Interpretable CT radiomics model for invasiveness prediction in patients with ground-glass nodules

Abstract

To evaluate the performance of an interpretable computed tomography (CT) radiomic model in predicting the invasiveness of ground-glass nodules (GGNs). The study was conducted retrospectively from 1 August 2017 to 1 August 2022, at three different centres. Two hundred and thirty patients with GGNs were enrolled at centre I as a training cohort. Centres II (n=157) and III (n=156) formed two external validation cohorts. Radiomics features extracted based on CT were reduced by a coarse-fine feature screening strategy. A radiomic model was developed through the use of the LASSO (least absolute shrinkage and selection operator) and XGBoost algorithms.
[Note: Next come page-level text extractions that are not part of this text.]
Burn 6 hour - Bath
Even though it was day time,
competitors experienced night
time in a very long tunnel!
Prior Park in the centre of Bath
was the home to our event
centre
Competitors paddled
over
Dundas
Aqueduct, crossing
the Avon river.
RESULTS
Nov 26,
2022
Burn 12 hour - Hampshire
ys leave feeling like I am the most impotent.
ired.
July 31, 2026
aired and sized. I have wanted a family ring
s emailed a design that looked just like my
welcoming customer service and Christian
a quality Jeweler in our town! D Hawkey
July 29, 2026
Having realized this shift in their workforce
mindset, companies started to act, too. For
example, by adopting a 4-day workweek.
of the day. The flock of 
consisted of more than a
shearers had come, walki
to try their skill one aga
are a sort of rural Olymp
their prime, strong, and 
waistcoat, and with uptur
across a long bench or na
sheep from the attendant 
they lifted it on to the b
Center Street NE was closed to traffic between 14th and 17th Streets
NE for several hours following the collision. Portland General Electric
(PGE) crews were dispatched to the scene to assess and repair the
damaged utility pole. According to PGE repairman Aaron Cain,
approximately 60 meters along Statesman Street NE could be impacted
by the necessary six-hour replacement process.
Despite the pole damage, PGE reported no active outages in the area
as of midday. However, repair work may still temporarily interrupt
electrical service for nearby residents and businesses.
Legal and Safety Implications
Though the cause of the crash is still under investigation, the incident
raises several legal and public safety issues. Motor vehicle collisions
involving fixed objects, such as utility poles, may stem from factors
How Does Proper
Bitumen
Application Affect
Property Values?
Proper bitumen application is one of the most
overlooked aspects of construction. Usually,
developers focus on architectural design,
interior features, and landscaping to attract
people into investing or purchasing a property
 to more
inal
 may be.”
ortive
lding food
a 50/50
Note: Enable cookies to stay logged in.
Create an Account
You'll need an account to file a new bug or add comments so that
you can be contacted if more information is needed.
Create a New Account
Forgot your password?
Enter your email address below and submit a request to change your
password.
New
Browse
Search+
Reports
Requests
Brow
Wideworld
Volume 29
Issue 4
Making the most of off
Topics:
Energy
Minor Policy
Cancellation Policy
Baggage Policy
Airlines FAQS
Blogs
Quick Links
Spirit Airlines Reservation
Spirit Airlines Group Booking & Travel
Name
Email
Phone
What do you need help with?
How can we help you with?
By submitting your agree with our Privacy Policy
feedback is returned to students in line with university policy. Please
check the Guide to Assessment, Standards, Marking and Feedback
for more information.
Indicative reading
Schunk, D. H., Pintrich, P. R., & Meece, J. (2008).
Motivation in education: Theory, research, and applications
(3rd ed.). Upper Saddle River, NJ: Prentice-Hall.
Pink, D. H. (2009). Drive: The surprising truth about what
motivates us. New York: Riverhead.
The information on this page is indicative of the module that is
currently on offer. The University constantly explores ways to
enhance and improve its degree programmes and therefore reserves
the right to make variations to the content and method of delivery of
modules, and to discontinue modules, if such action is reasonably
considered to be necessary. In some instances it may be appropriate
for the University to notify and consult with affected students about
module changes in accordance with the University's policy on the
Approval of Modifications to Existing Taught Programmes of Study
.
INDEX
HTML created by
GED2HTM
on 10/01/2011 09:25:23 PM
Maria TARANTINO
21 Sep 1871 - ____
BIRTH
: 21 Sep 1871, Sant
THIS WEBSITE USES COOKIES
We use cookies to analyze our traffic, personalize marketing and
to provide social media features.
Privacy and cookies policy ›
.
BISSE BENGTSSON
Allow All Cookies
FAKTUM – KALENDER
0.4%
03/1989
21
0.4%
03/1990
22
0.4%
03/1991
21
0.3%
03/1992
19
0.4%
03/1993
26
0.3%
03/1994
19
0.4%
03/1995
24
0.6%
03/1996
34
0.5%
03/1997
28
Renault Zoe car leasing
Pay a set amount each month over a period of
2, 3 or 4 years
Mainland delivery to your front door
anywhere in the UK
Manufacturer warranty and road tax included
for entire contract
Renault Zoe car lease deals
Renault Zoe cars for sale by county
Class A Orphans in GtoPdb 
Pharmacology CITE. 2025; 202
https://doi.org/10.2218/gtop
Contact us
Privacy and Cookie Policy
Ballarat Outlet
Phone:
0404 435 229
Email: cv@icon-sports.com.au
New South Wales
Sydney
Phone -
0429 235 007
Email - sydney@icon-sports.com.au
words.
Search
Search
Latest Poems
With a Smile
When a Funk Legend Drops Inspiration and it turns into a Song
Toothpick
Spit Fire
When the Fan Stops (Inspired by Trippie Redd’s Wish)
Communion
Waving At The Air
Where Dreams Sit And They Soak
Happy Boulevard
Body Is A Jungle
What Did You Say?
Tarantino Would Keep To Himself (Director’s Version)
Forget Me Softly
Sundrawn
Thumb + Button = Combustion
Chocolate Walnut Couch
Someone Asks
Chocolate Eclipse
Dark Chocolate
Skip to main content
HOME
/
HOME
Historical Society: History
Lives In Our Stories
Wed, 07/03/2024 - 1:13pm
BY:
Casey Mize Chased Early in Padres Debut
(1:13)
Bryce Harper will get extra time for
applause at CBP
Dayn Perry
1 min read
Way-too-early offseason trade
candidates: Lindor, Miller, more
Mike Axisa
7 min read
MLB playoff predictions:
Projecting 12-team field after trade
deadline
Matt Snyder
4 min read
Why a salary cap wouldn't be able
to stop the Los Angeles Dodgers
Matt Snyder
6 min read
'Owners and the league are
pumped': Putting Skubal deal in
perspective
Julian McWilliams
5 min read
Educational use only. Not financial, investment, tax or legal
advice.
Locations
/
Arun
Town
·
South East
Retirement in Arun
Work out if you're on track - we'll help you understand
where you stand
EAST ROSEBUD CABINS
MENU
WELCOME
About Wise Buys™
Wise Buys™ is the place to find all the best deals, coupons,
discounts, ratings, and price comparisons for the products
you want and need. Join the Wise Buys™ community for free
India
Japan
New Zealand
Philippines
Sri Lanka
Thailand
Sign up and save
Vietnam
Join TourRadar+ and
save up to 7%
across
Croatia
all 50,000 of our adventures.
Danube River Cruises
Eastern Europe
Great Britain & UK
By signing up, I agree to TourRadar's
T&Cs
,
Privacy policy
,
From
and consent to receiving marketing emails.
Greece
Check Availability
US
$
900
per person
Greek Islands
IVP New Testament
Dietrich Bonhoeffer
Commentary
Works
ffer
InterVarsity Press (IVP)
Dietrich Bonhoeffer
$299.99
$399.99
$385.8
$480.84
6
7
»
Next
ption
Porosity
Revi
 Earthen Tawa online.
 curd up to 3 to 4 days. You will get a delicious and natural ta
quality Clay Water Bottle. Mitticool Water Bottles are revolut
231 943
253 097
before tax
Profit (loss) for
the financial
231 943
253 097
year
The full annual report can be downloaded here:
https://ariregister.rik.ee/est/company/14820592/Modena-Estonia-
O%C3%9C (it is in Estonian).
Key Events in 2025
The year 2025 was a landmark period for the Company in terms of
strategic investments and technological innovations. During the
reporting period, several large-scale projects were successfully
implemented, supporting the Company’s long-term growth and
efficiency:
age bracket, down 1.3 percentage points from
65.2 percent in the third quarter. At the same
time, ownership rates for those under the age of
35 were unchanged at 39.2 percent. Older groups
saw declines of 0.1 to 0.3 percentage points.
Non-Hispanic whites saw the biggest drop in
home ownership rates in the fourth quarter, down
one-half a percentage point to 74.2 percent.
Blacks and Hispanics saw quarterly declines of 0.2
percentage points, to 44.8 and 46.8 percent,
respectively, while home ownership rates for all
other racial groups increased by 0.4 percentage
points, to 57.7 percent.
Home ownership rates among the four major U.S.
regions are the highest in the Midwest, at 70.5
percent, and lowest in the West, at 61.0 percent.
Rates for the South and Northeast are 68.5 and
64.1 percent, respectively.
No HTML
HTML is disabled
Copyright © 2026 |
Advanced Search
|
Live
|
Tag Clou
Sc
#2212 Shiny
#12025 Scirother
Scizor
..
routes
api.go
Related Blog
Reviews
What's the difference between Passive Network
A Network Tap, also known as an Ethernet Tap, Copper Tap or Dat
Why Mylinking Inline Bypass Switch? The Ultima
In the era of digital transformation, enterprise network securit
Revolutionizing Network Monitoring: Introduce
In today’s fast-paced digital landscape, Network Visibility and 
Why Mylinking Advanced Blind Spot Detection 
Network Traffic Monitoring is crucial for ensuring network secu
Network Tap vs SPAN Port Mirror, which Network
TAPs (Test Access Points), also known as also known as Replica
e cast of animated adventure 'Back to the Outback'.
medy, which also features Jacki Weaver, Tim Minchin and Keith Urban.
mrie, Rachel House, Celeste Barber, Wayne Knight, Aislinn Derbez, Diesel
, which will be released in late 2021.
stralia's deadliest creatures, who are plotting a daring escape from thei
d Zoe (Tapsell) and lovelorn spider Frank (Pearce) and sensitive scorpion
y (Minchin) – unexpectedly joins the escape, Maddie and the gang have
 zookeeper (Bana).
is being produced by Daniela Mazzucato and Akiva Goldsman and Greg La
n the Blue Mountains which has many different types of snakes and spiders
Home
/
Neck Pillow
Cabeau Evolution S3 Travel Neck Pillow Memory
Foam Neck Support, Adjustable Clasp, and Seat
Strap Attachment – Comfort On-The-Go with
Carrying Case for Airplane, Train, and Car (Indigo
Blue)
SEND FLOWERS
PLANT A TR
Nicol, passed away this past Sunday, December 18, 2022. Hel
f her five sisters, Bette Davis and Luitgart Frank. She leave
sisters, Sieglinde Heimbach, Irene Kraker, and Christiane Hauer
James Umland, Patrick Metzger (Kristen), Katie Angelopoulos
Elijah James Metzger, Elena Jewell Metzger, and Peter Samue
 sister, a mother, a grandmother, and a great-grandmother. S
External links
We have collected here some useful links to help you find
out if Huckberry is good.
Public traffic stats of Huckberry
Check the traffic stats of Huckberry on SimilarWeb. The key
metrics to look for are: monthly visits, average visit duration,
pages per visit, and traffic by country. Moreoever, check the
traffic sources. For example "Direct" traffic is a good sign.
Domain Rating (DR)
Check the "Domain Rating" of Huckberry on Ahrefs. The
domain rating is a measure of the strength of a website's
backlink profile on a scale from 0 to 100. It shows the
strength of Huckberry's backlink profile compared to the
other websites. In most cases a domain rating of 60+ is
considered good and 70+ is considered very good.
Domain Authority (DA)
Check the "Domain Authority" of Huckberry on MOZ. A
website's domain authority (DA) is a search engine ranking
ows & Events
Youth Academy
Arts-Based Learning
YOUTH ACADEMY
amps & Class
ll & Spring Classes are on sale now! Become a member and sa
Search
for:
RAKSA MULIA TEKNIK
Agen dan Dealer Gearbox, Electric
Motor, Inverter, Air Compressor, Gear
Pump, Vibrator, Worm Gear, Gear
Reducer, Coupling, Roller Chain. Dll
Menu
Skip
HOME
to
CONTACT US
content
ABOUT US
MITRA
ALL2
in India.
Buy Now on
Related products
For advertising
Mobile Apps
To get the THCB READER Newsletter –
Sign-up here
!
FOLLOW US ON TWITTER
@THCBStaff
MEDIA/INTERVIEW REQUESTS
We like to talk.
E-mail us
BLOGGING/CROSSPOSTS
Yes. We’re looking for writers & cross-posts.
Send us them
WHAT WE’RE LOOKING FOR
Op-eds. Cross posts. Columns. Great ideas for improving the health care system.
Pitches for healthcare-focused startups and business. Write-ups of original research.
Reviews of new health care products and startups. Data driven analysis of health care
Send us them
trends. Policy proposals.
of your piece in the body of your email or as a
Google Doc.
Then, a radiological model was established through multivariate logistic regression analysis. Finally, the interpretability of the model was explored using SHapley Additive exPlanations (SHAP). The radiomic XGBoost model outperformed the radiomic logistic model and radiological model in assessing the invasiveness of GGNs. The area under the curve (AUC) values for the radiomic XGBoost model were 0.885 (95% confidence interval [CI] 0.836-0.923), 0.853 (95% CI 0.790-0.906), and 0.838 (95% CI 0.773-0.902) in the training and the two external validation cohorts, respectively. The SHAP method allowed for both a quantitative and visual representation of how decisions were made using a given model for each individual patient. This can provide a deeper understanding of the decision-making mechanisms within the model and the factors that contribute to its prediction effectiveness. The present interpretable CT radiomics model has the potential to preoperatively evaluate the invasiveness of GGNs. Furthermore, it can provide personalised, image-based clinical-decision support.